- _What the task requires_:
What lines below contain the string "Snow"? List them all.

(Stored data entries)
- - -

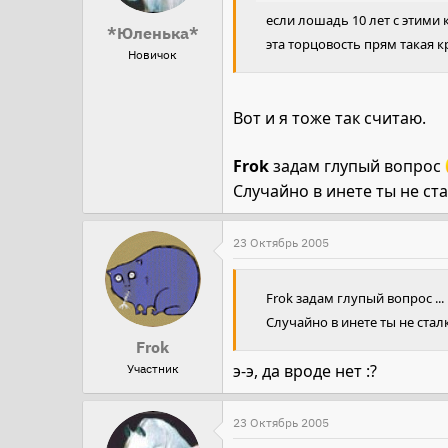
если лошадь 10 лет с этими 
*Юленька*
эта торцовость прям такая к
Новичок
Вот и я тоже так считаю.
Frok
задам глупый вопрос
Случайно в инете ты не ста
23 Октябрь 2005
Frok задам глупый вопрос ...
Случайно в инете ты не ста
Frok
э-э, да вроде нет :?
Участник
23 Октябрь 2005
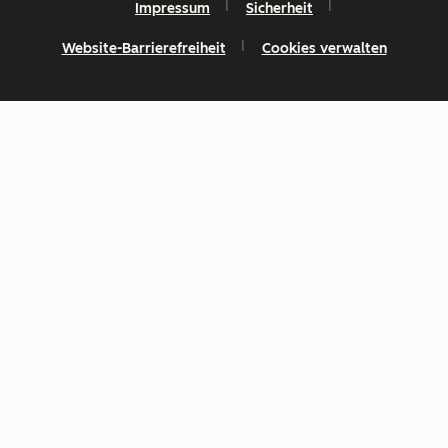
Impressum
Sicherheit
Website-Barrierefreiheit
Cookies verwalten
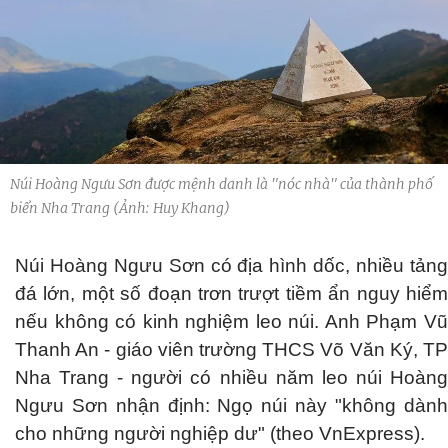
Núi Hoàng Ngưu Sơn được mệnh danh là "nóc nhà" của thành phố
biển Nha Trang (Ảnh: Huy Khang)
Núi Hoàng Ngưu Sơn có địa hình dốc, nhiều tảng
đá lớn, một số đoạn trơn trượt tiềm ẩn nguy hiểm
nếu không có kinh nghiệm leo núi. Anh Phạm Vũ
Thanh An - giáo viên trường THCS Võ Văn Ký, TP
Nha Trang - người có nhiều năm leo núi Hoàng
Ngưu Sơn nhận định: Ngọ núi này "không dành
cho những người nghiệp dư" (theo VnExpress).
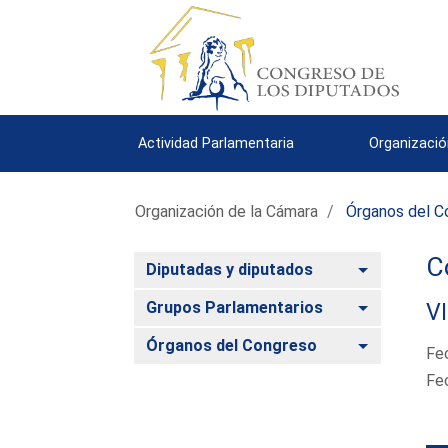
Actividad Parlamentaria
Organizació
Organización de la Cámara
Órganos del C
C
Alternar
Diputadas y diputados
Alternar
Grupos Parlamentarios
VI
Alternar
Órganos del Congreso
Fe
Fe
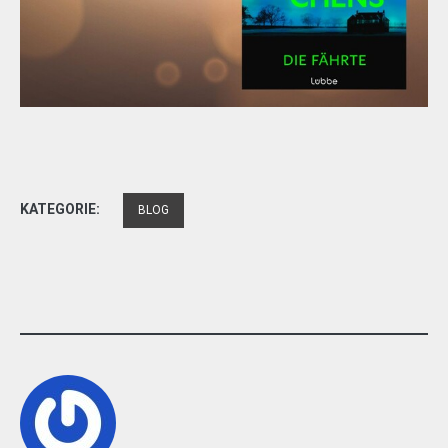
KATEGORIE:
BLOG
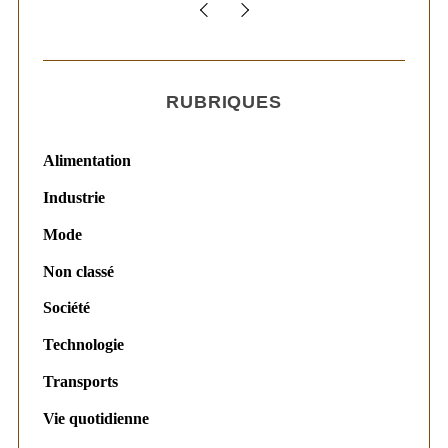
RUBRIQUES
Alimentation
Industrie
Mode
Non classé
Société
Technologie
Transports
Vie quotidienne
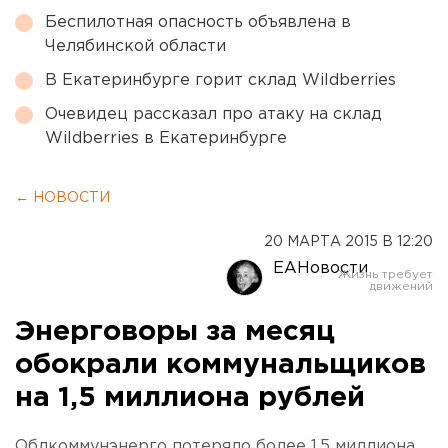
Беспилотная опасность объявлена в
Челябинской области
В Екатеринбурге горит склад Wildberries
Очевидец рассказал про атаку на склад
Wildberries в Екатеринбурге
← НОВОСТИ
20 МАРТА 2015 В 12:20
ЕАНовости
Энерговоры за месяц
обокрали коммунальщиков
на 1,5 миллиона рублей
Облкоммунэнерго потеряло более 1,5 миллиона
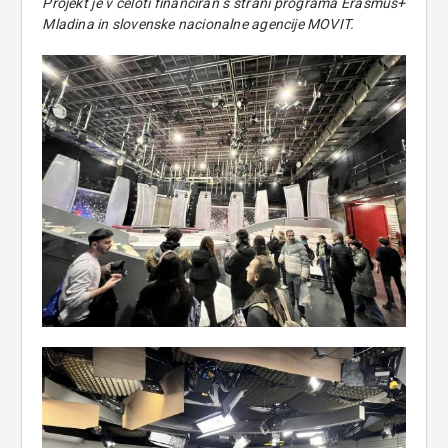
Projekt je v celoti financiran s strani programa Erasmus+
Mladina in slovenske nacionalne agencije MOVIT.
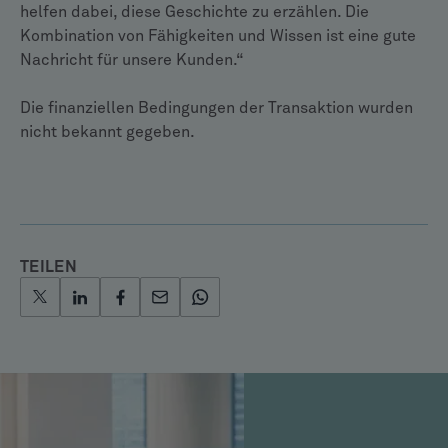
helfen dabei, diese Geschichte zu erzählen. Die
Kombination von Fähigkeiten und Wissen ist eine gute
Nachricht für unsere Kunden.“
Die finanziellen Bedingungen der Transaktion wurden
nicht bekannt gegeben.
TEILEN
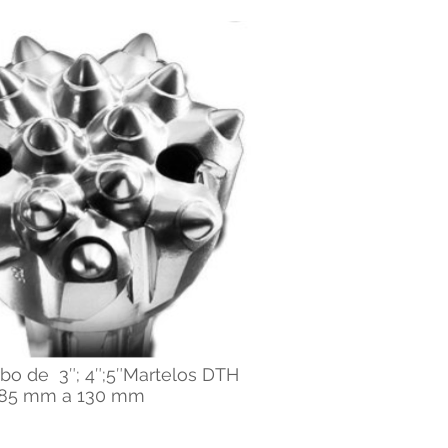
rbo de 3″; 4″;5″Martelos DTH
85 mm a 130 mm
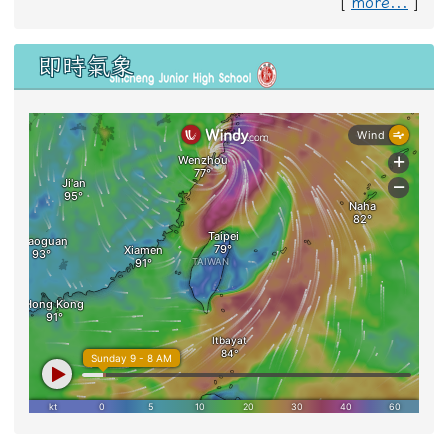
[
more...
]
即時氣象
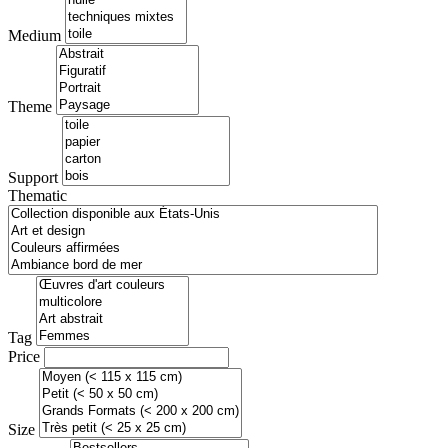
Medium
Theme
Support
Thematic
Tag
Price
Size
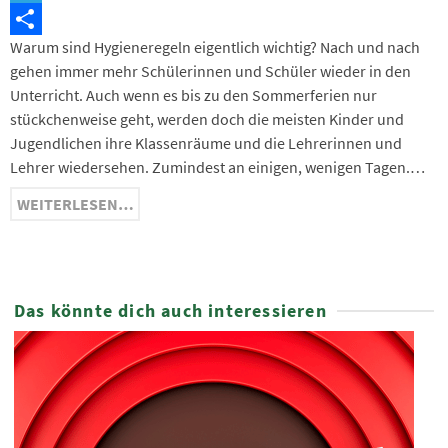
Telegram
Warum sind Hygieneregeln eigentlich wichtig? Nach und nach
Teilen
gehen immer mehr Schülerinnen und Schüler wieder in den
Unterricht. Auch wenn es bis zu den Sommerferien nur
stückchenweise geht, werden doch die meisten Kinder und
Jugendlichen ihre Klassenräume und die Lehrerinnen und
Lehrer wiedersehen. Zumindest an einigen, wenigen Tagen.…
WEITERLESEN…
Das könnte dich auch interessieren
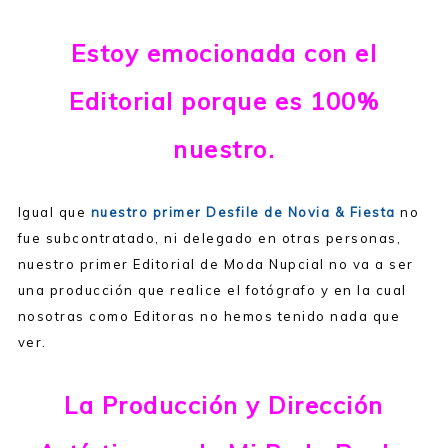
Estoy emocionada con el
Editorial porque es 100%
nuestro.
Igual que
nuestro primer Desfile de Novia & Fiesta
no
fue subcontratado, ni delegado en otras personas,
nuestro primer Editorial de Moda Nupcial no va a ser
una producción que realice el fotógrafo y en la cual
nosotras como Editoras no hemos tenido nada que
ver.
La Producción y Dirección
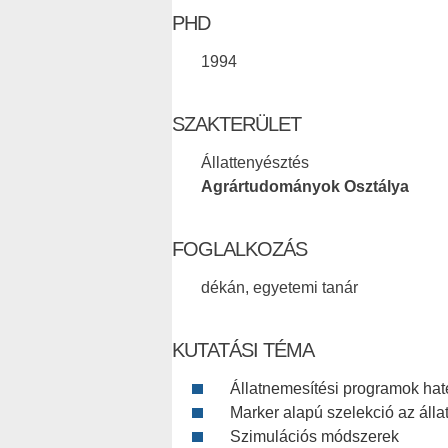
PHD
1994
SZAKTERÜLET
Állattenyésztés
Agrártudományok Osztálya
FOGLALKOZÁS
dékán, egyetemi tanár
KUTATÁSI TÉMA
Állatnemesítési programok ha
Marker alapú szelekció az áll
Szimulációs módszerek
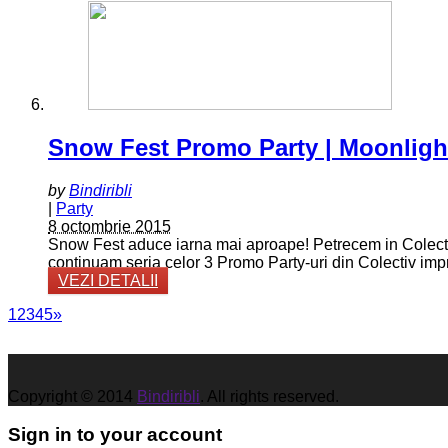
Snow Fest Promo Party | Moonlight
by
Bindiribli
|
Party
8 octombrie 2015
Snow Fest aduce iarna mai aproape! Petrecem in Colectiv al
continuam seria celor 3 Promo Party-uri din Colectiv impr
VEZI DETALII
1
2
3
4
5
»
Copyright © 2014
Bindiribli
. All rights reserved.
Sign in to your account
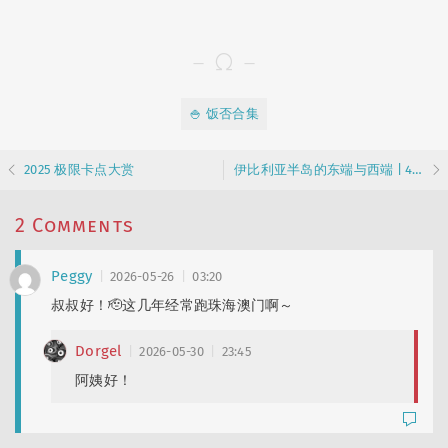
🍚 饭否合集
2025 极限卡点大赏
伊比利亚半岛的东端与西端 | 4 |「旧世界」边缘的阳光、色彩与大风
2 Comments
Peggy
2026-05-26
03:20
叔叔好！🫡这几年经常跑珠海澳门啊～
Dorgel
2026-05-30
23:45
阿姨好！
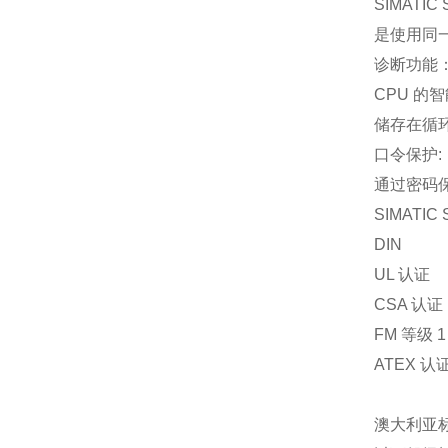
SIMATI
是使用同
诊断功能
CPU 
储存在循
口令保护:
通过密码
SIMATI
DIN
UL 认证
CSA 认证
FM 等级 1
ATEX 认
澳大利亚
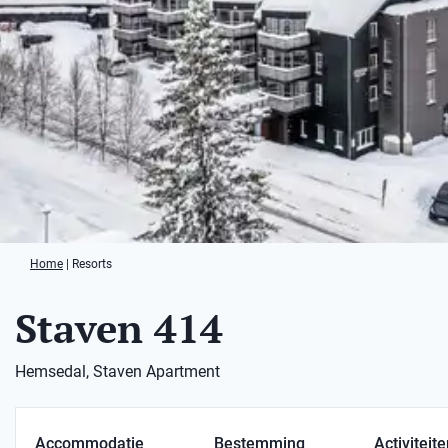
Home
|
Resorts
Staven 414
Hemsedal, Staven Apartment
Accommodatie
Bestemming
Activiteit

- - -

- _Answer space_:
Snow Fest Promo Party | Moonlight
Snow Fest aduce iarna mai aproape! Petrecem in Colectiv al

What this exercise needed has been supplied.